Comment 11 Need Real Name 2002-10-05 15:26:25 UTC
What do I need to do to supply the value for msg_controllen?  I also have a
~250MB tcpdump taken during one of these failures if you need that, but trying
to upload that to bugzilla does not seem the smartest approach.
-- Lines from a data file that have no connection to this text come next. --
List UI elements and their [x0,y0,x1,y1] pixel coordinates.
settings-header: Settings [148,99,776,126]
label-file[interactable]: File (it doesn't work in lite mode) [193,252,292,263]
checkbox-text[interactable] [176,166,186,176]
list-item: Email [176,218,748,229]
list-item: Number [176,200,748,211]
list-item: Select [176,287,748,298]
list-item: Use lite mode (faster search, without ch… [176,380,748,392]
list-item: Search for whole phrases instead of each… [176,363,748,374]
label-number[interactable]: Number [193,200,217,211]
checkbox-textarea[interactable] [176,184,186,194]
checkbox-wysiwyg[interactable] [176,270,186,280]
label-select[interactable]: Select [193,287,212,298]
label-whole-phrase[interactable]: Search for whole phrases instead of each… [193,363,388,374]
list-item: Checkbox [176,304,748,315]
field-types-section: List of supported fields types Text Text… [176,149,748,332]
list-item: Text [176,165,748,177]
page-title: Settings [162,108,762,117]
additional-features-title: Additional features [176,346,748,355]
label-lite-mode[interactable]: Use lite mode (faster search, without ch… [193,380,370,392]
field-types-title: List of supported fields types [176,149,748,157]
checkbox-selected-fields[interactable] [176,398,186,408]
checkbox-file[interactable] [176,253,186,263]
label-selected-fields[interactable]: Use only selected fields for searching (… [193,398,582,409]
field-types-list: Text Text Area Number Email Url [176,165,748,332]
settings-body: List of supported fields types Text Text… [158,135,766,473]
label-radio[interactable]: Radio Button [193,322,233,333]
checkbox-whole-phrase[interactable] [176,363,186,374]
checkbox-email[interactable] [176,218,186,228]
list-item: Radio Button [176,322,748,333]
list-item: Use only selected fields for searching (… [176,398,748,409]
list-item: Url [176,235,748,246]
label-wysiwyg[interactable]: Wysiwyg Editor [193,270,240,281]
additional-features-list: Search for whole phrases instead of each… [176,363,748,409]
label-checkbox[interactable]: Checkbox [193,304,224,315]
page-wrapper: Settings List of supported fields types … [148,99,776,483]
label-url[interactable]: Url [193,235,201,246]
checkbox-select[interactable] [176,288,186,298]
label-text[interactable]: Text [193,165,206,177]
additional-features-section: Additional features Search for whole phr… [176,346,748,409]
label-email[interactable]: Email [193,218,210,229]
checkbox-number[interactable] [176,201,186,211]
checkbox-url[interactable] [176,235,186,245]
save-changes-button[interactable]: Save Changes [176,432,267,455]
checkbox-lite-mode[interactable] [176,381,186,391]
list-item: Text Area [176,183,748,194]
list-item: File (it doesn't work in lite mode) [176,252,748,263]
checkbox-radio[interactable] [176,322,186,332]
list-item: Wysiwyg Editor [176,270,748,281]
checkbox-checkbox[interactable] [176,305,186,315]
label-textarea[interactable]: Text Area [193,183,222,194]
Comment 12 Need Real Name 2002-10-18 17:26:59 UTC
As a data point, 2.4.18-17.7.x had not exhibited this same behavior yet.

Comment 13 william ewing 2003-07-28 15:27:11 UTC
Has there been any update on this call as I am experiencing a similiar problem. 
I am using Kernel 2.4.9-34enterprise and when a burst of users are logging on 
can get Kernel errors but also certain commands within the application (HP 
OpenMAil) nolonger work. I logged this initially with HP and they got me to do 
straces on certain processes and their report is as follows

> > 
> > I also did a strace on omsessd on the system here to compare the output.
> > 
> > I also got occurences of "kill(..., SIG_)) = -1 EPERM" and the
> > "accept(3,...[110]) = -1 EAGAIN", and don't think that these 
> > show what the problem is.
> > 
> > Looking at the trace for the failing case, there is firstly 
> > the expected read
> > 
> > read (4, 
> > "\30\0\0\0\5\0\0\0\0\0\0\0\1\0\0\0\377\377\0\0\0\0\0\0\0",40)=24
> > 
> > This matches the write from omstat.
> > 
> > The write from omsessd then gives the following
> > 
> > write(4, "........", 35068) = -1 ENOBUFS (No buffer space available)
> > 
> > compared to
> > 
> > write(4, ".......", 18912) = 18912
> > 
> > when omstat works.
> > 
> > So if looks like the full data is being written out to the 
> > socket, but there is a problem with buffer space.
> > --



Comment 14 Arjan van de Ven 2003-07-29 13:46:54 UTC
william ewing: you're running a WAAAAAAAAAAAY too old kernel.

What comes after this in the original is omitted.